==== ENTRIES PROVIDED ====

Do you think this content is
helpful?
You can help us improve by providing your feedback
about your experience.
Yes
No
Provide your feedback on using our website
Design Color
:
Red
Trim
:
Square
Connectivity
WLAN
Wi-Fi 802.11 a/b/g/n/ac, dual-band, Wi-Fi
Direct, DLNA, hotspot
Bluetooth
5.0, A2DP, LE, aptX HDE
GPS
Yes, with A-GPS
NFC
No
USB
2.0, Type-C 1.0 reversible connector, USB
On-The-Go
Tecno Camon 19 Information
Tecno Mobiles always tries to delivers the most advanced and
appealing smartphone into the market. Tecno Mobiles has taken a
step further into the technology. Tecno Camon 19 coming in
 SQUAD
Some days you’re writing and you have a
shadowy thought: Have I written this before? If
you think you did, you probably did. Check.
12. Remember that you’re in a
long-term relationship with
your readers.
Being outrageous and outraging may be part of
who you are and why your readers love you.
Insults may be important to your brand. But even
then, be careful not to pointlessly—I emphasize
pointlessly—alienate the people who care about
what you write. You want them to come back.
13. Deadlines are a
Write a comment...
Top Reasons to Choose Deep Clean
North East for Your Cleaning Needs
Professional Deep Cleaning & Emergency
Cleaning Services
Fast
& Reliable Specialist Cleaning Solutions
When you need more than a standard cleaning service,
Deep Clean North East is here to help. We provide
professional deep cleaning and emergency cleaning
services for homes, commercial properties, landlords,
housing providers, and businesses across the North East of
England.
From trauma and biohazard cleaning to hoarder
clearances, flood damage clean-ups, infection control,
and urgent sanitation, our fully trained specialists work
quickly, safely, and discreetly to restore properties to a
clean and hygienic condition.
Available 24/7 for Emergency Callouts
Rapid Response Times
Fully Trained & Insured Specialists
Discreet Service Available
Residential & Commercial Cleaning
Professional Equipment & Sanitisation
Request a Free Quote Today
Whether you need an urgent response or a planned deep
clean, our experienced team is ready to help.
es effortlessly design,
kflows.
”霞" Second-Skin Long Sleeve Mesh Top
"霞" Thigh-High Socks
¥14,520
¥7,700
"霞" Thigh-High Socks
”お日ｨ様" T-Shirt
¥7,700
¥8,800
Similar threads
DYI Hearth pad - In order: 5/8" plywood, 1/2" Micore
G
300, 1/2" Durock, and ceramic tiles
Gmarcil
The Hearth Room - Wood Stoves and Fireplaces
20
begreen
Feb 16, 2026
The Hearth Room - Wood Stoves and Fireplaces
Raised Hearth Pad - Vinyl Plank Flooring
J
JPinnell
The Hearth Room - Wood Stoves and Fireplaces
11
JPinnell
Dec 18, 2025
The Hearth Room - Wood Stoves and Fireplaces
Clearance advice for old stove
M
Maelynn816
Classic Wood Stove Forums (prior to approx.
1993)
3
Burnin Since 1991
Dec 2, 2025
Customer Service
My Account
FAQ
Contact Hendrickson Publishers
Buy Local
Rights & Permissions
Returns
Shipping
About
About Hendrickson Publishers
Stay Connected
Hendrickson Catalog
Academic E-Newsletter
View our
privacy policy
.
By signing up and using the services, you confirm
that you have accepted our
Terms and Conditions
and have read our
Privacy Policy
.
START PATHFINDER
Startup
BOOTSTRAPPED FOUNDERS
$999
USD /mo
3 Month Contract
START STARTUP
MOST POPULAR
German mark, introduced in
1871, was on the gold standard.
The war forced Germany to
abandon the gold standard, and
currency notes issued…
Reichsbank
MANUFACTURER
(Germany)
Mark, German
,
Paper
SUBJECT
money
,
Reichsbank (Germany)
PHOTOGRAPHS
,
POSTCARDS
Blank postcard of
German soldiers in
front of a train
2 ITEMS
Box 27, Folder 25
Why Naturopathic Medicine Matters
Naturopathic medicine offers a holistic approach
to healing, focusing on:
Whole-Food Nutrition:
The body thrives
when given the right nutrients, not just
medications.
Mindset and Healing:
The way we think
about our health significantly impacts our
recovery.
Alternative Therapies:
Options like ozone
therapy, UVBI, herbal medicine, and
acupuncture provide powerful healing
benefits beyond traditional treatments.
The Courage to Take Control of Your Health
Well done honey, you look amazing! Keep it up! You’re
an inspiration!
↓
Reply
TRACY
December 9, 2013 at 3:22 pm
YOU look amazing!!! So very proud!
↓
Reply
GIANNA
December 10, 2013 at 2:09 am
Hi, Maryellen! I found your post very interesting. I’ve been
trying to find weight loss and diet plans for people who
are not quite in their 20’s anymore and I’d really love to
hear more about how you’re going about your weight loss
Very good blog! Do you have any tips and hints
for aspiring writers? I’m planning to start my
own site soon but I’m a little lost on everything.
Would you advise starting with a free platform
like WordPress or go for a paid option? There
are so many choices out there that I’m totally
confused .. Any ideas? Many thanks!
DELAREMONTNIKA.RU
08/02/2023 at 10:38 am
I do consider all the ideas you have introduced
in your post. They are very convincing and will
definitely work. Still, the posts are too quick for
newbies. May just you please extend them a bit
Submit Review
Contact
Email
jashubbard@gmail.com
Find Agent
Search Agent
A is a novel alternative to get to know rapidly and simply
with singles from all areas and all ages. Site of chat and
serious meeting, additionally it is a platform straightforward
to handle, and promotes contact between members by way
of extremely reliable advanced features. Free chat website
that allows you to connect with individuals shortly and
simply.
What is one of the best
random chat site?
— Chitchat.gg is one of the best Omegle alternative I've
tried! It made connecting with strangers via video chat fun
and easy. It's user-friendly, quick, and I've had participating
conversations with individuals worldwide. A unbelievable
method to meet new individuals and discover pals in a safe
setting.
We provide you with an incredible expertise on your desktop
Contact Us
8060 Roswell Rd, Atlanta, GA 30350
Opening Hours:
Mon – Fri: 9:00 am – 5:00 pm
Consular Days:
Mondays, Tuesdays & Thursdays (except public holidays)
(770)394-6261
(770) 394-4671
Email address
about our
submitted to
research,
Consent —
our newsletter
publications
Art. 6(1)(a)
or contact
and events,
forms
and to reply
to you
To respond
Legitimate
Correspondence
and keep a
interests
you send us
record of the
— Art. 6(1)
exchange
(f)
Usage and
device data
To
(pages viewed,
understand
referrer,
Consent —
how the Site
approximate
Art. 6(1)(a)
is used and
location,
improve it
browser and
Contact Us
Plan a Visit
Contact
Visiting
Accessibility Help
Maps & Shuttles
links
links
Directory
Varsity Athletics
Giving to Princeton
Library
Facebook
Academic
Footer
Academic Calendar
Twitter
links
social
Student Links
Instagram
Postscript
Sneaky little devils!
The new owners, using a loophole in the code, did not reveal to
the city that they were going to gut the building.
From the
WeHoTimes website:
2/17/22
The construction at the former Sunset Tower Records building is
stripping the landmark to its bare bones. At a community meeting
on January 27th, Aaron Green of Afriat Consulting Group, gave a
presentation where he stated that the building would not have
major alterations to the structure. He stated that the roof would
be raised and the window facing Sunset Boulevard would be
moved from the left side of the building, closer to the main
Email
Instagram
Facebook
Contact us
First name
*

====

▶ TASK PROMPT
From the data above, copy each line that holds "Camon".

▶ THE COMPLETED TASK
Tecno Camon 19 Information
step further into the technology. Tecno Camon 19 coming in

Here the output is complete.